Elle s'oriente en 1999 vers l'écriture, effectue des résidences à la Fonderie , la Ménagerie de Verre, à Lelabo et au Théâtre du Cercle (Rennes).
Elle porte à la scène plusieurs formes théâtrales qu'elle conçoit avec son équipe Le Projetcollectif :
« Le Projet » (1999/2000, Théâtre Gérard Philipe de St Denis),
« Maximum Vital » (invitée en 2001 au Théâtre du Rond Point des Champs-Elysées, dans le cadre de l'Académie Expérimentale des Théâtres),
« Girls just want to have fun » (2001, Alternation, Paris),
« Zoorama », spectacle en plusieurs parties (2002, Ménagerie de Verre à Paris),
« Toute ressemblance/Fortuite » (2003, dans le cadre du Festival Pièces d'Identités imaginé par Roland Fichet, La Passerelle, St Brieuc).
« Nouvelle Vague et Rivage » (2008, dans le cadre du festival Etrange Cargo à la Ménagerie de Verre, Paris.)
De 2001 à 2006, plusieurs compagnies théâtrales lui ont fait des commandes de texte, la compagnie Boomerang, la compagnie Anopee théâtre, la compagnie Folle Pensée, et la compagnie Nordey. En 2003 elle rencontre un groupe d'auteurs initié par Roland Fichet avec lequel elle continue aujourd'hui de cheminer. Elle est remarquée plusieurs fois à la Mousson d'Eté pour des lectures de ses pièces (Festival d'écritures contemporaines à Pont-à-Mousson), à l'invitation de Michel Didym.
De 2004 à 2007, elle travaille comme chargée de formation à l'Ecole du Théâtre National de Bretagne auprès de Stanislas Nordey qu'elle assiste.
En 2006, elle débute l'écriture d'un nouveau texte et présente sous forme d'une lecture la première version de « Nouvelle Vague » au Jardin Moderne à Rennes, lecture mise en musique par Gianni-Gregory Fornet en compagnie de Nicolas Richard.

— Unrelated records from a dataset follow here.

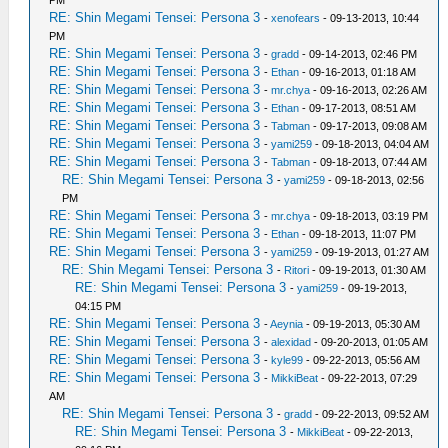
RE: Shin Megami Tensei: Persona 3
-
xenofears
- 09-13-2013, 10:44
PM
RE: Shin Megami Tensei: Persona 3
-
gradd
- 09-14-2013, 02:46 PM
RE: Shin Megami Tensei: Persona 3
-
Ethan
- 09-16-2013, 01:18 AM
RE: Shin Megami Tensei: Persona 3
-
mr.chya
- 09-16-2013, 02:26 AM
RE: Shin Megami Tensei: Persona 3
-
Ethan
- 09-17-2013, 08:51 AM
RE: Shin Megami Tensei: Persona 3
-
Tabman
- 09-17-2013, 09:08 AM
RE: Shin Megami Tensei: Persona 3
-
yami259
- 09-18-2013, 04:04 AM
RE: Shin Megami Tensei: Persona 3
-
Tabman
- 09-18-2013, 07:44 AM
RE: Shin Megami Tensei: Persona 3
-
yami259
- 09-18-2013, 02:56
PM
RE: Shin Megami Tensei: Persona 3
-
mr.chya
- 09-18-2013, 03:19 PM
RE: Shin Megami Tensei: Persona 3
-
Ethan
- 09-18-2013, 11:07 PM
RE: Shin Megami Tensei: Persona 3
-
yami259
- 09-19-2013, 01:27 AM
RE: Shin Megami Tensei: Persona 3
-
Ritori
- 09-19-2013, 01:30 AM
RE: Shin Megami Tensei: Persona 3
-
yami259
- 09-19-2013,
04:15 PM
RE: Shin Megami Tensei: Persona 3
-
Aeynia
- 09-19-2013, 05:30 AM
RE: Shin Megami Tensei: Persona 3
-
alexidad
- 09-20-2013, 01:05 AM
RE: Shin Megami Tensei: Persona 3
-
kyle99
- 09-22-2013, 05:56 AM
RE: Shin Megami Tensei: Persona 3
-
MikkiBeat
- 09-22-2013, 07:29
AM
RE: Shin Megami Tensei: Persona 3
-
gradd
- 09-22-2013, 09:52 AM
RE: Shin Megami Tensei: Persona 3
-
MikkiBeat
- 09-22-2013,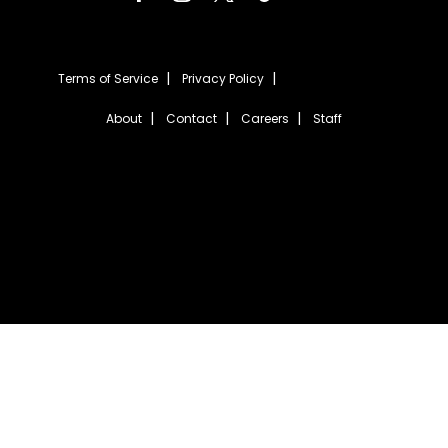
Terms of Service
Privacy Policy
About
Contact
Careers
Staff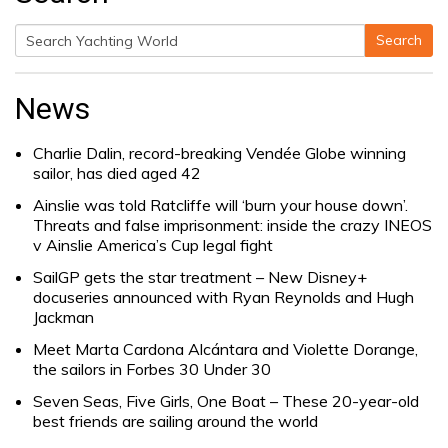
Search
Search
for:
News
Charlie Dalin, record-breaking Vendée Globe winning
sailor, has died aged 42
Ainslie was told Ratcliffe will ‘burn your house down’.
Threats and false imprisonment: inside the crazy INEOS
v Ainslie America’s Cup legal fight
SailGP gets the star treatment – New Disney+
docuseries announced with Ryan Reynolds and Hugh
Jackman
Meet Marta Cardona Alcántara and Violette Dorange,
the sailors in Forbes 30 Under 30
Seven Seas, Five Girls, One Boat – These 20-year-old
best friends are sailing around the world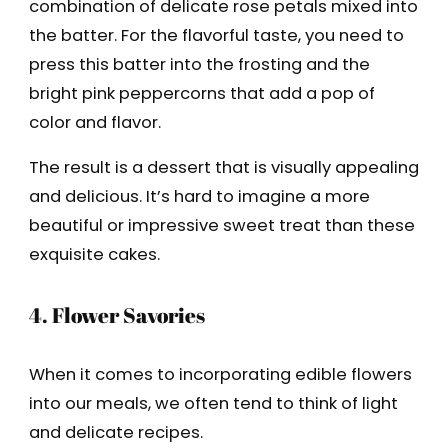
combination of delicate rose petals mixed into
the batter. For the flavorful taste, you need to
press this batter into the frosting and the
bright pink peppercorns that add a pop of
color and flavor.
The result is a dessert that is visually appealing
and delicious. It’s hard to imagine a more
beautiful or impressive sweet treat than these
exquisite cakes.
4. Flower Savories
When it comes to incorporating edible flowers
into our meals, we often tend to think of light
and delicate recipes.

En 2007, elle est lauréate de l'Aide nationale à la Création décernée par le CNT pour son texte « Remake inclus : Nouvelle vague et rivage ».
Depuis janvier 2008, elle enseigne la pratique théâtrale dans une classe de première A3 à Bréquigny.

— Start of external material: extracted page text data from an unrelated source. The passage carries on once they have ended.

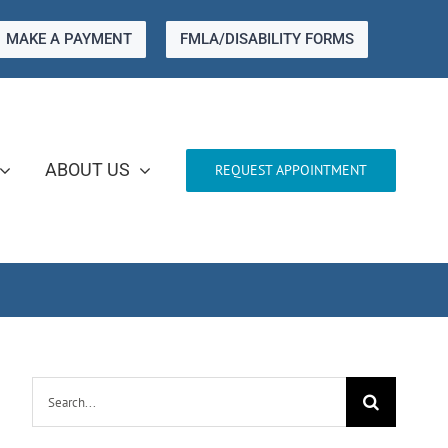
MAKE A PAYMENT
FMLA/DISABILITY FORMS
ABOUT US
REQUEST APPOINTMENT
Search
for: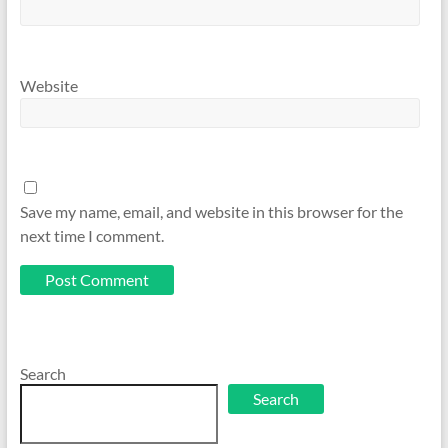
Website
Save my name, email, and website in this browser for the
next time I comment.
Search
Search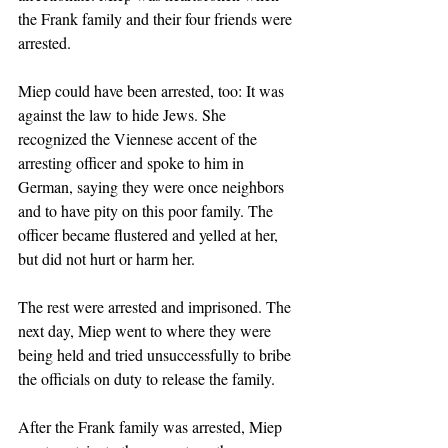
the Frank family and their four friends were 
arrested. 
Miep could have been arrested, too: It was 
against the law to hide Jews. She 
recognized the Viennese accent of the 
arresting officer and spoke to him in 
German, saying they were once neighbors 
and to have pity on this poor family. The 
officer became flustered and yelled at her, 
but did not hurt or harm her. 
The rest were arrested and imprisoned. The 
next day, Miep went to where they were 
being held and tried unsuccessfully to bribe 
the officials on duty to release the family. 
After the Frank family was arrested, Miep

Garance Dor a également étudié aux Beaux Arts de Rueil Malmaison. Cette double attirance, pour la scène et les arts plastiques, a conditionné ses axes de recherche.
Son travail d'écriture porte sur le portrait, proche de l'autofiction. Elle travaille sur cette zone de flou entre fiction et document, imbriquant les deux de manière à provoquer un doute au spectateur.

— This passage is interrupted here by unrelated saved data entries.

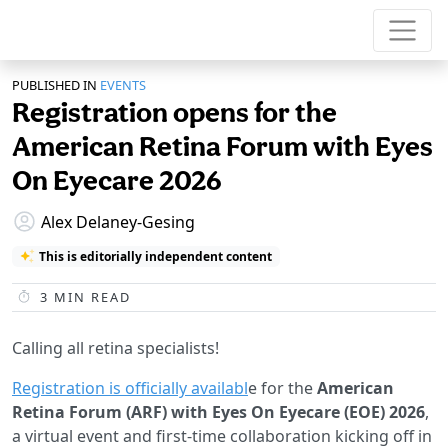
PUBLISHED IN
EVENTS
Registration opens for the
American Retina Forum with Eyes
On Eyecare 2026
Alex Delaney-Gesing
This is editorially independent content
3
MIN READ
Calling all retina specialists!
Registration is officially availabl
e for the
American
Retina Forum (ARF) with Eyes On Eyecare (EOE) 2026
,
a virtual event and first-time collaboration kicking off in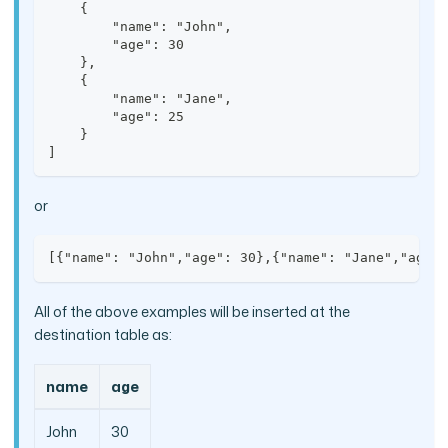
    {
        "name": "John",
        "age": 30
    },
    {
        "name": "Jane",
        "age": 25
    }
]
or
[{"name": "John","age": 30},{"name": "Jane","age"
All of the above examples will be inserted at the
destination table as:
name
age
John
30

Certaines de ces pièces, travaux in situ, proches du carnet documentaire ne sont pas représentables, notamment « Maximum Vital » et « Toute ressemblance fortuite » qui induisent la notion de péremption théâtrale.
On retrouve dans tous ces textes un métissage de formes, entre théâtre, chronique, et poésie. Elle écrit ses textes en relation étroite avec les acteurs, allant parfois jusqu'à tramer une fiction à partir d'éléments réels de leur vie.
Fortement inspirée des arts plastiques, l'écriture du texte est pour elle inséparable de l'écriture scénique du plateau. Pour cela, elle envisage ses spectacles comme des installations plastiques, dispositifs relationnels et esthétiques offrant au spectateur plusieurs points de vue. Des spectacles ludiques et virulents où la tragédie côtoie le kitsh et le dérisoire.
Elle aime les plateaux de plein pied, les espaces blancs, les performers, la littérature japonaise, la culture pop, les garçons sages et les filles punks, le cinéma et la danse contemporaine. C'est justement parce qu'elle aime un peu moins le théâtre qu'elle trouve qu'elle a des choses à y faire…et continue de le questionner. L'un de ses textes « girls just want to have fun » est édité par Spoke Editions.